Übergewichtige besonders gefährdet
Wegen des Übergewichts von immer mehr Deutschen erwarten Ernährungsforscher in den kommenden zehn Jahren bis zu acht Millionen Diabetes-II-Patienten. "Da tickt eine Zeitbombe" sagte Hans-Georg Joost vom Deutschen Institut für Ernährungsforschung (DIfE) am Freitag auf einer Tagung der Deutschen Gesellschaft für Ernährung in Potsdam. Gefährdet sind vor allem Jugendliche aus sozial schwachen Familien. Jedes fünfte Kind sei mittlerweile wegen eines falschen Lebensstils zu dick und gehöre damit zur Diabetes-Risikogruppe.

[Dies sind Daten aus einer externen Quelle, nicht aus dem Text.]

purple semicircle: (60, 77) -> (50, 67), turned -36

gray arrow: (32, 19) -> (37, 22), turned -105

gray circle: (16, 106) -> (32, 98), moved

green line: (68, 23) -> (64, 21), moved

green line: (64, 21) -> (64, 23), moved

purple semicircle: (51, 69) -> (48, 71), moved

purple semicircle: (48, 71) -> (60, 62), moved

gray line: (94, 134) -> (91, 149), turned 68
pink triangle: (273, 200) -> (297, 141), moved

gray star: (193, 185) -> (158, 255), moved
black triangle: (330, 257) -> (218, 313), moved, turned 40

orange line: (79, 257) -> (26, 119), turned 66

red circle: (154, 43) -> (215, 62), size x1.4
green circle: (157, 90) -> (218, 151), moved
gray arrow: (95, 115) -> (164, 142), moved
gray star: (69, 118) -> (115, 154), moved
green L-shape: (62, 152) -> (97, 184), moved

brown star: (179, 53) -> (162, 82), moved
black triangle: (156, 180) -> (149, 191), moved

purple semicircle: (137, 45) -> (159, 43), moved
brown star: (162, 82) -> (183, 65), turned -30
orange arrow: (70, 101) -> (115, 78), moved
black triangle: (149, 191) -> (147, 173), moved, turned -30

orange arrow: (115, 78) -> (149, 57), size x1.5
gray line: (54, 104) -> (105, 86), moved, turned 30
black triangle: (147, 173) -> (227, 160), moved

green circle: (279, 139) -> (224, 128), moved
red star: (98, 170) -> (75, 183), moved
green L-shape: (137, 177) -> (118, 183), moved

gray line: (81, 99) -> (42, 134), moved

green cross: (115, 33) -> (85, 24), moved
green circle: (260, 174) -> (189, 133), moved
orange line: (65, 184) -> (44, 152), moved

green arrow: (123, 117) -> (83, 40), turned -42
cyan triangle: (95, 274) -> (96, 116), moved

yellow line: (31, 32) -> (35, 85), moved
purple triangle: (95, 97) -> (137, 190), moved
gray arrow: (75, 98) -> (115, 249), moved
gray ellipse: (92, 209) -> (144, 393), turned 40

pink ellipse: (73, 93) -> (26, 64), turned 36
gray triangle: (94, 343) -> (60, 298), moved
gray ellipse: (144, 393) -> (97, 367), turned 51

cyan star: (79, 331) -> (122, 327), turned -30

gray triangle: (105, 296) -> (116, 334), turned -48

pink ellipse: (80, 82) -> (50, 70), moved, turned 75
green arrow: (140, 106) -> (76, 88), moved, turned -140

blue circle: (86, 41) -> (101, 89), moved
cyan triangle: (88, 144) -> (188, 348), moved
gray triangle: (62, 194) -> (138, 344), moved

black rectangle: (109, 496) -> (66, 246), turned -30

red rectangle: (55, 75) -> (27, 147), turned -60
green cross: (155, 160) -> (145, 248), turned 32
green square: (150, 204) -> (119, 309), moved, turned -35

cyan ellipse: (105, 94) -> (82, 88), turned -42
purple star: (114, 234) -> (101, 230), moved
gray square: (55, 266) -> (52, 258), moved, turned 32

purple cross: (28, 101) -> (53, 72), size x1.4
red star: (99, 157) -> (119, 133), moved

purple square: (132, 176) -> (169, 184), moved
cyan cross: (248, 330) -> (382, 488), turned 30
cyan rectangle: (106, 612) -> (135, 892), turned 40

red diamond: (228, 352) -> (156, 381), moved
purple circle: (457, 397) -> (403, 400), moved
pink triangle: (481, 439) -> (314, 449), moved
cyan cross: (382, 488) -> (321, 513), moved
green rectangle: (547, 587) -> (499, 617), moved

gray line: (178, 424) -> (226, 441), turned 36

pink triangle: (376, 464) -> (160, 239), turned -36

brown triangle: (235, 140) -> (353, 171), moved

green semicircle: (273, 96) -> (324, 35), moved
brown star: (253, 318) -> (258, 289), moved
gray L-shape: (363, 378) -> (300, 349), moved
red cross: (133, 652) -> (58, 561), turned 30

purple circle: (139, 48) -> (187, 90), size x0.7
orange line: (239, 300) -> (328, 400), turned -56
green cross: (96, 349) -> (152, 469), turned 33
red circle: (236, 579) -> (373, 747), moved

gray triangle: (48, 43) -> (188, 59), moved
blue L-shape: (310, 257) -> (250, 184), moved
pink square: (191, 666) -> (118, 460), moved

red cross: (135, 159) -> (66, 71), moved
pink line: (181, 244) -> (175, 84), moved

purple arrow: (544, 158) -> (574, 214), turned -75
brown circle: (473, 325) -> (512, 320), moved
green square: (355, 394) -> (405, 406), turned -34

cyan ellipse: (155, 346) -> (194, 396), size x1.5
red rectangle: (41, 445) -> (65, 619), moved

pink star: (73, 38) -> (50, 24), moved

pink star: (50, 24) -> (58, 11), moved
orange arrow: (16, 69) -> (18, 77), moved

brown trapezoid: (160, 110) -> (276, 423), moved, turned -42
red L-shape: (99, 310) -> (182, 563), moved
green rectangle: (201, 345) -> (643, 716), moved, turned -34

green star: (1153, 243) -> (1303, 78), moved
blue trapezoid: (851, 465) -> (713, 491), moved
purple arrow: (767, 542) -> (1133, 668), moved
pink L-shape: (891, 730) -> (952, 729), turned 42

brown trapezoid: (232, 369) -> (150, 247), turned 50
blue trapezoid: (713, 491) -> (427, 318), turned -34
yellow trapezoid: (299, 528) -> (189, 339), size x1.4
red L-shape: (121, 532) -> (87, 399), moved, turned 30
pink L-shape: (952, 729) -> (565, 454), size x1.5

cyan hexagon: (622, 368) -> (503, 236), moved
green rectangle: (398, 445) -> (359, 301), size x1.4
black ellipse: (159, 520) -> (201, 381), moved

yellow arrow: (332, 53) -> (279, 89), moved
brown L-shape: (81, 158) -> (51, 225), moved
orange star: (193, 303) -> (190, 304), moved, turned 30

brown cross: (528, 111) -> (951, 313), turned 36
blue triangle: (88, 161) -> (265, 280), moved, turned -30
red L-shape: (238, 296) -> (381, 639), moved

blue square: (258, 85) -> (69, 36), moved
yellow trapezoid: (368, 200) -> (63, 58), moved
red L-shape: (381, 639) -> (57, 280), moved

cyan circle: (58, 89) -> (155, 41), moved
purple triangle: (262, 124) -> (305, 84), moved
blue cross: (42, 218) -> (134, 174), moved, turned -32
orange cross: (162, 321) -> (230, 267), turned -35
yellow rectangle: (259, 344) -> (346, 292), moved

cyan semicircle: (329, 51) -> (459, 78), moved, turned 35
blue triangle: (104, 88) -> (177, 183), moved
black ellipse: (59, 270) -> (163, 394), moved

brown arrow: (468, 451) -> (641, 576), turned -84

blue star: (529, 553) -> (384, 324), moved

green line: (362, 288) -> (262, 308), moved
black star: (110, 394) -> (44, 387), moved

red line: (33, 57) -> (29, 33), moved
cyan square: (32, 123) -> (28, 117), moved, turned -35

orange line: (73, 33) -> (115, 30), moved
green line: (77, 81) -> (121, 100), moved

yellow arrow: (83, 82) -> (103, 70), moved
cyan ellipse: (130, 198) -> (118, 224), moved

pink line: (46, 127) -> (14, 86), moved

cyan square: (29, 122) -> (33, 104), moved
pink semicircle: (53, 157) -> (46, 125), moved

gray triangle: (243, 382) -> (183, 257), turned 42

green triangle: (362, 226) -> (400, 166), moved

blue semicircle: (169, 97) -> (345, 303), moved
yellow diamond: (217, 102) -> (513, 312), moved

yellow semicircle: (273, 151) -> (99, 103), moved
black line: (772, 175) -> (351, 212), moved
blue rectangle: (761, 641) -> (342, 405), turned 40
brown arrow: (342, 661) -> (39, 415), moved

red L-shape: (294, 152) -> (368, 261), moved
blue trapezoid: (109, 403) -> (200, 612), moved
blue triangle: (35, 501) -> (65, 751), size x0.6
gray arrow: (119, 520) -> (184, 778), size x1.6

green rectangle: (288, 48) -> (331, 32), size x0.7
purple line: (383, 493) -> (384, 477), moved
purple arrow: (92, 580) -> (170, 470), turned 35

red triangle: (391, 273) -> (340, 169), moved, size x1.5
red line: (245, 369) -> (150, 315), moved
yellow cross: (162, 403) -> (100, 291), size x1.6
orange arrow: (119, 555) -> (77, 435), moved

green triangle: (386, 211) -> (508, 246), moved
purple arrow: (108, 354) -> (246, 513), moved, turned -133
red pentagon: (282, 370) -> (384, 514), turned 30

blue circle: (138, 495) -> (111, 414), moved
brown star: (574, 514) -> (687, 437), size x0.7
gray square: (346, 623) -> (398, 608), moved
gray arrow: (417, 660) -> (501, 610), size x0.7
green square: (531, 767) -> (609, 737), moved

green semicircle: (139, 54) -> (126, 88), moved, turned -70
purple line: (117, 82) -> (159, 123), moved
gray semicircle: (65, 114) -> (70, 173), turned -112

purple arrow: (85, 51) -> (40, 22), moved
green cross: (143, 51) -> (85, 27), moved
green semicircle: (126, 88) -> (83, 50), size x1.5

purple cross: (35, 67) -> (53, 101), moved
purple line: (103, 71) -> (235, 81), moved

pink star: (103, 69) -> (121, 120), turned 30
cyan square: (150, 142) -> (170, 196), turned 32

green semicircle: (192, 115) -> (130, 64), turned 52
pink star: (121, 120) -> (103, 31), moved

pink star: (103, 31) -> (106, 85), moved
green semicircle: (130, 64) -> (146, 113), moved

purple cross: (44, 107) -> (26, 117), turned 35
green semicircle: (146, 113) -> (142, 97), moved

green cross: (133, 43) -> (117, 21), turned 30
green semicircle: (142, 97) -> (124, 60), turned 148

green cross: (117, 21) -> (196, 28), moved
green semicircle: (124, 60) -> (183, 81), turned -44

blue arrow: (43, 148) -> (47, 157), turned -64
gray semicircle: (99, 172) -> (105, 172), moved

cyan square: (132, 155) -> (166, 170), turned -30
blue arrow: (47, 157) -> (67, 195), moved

Die Wissenschaftler verwiesen darauf, dass mangelnde Bewegung und falsche Ernährung neben erblichen Anlagen die Hauptursachen für die Zuckerkrankheit sind. "Mediziner stellen mittlerweile häufig bei Jugendlichen einen Diabetes-Typ fest, der früher erst bei 50-Jährigen auftrat", erklärte Joost. Schon eine geringe Überschreitung des Normalgewichts lasse das Diabetes-Risiko um das fünffache steigen.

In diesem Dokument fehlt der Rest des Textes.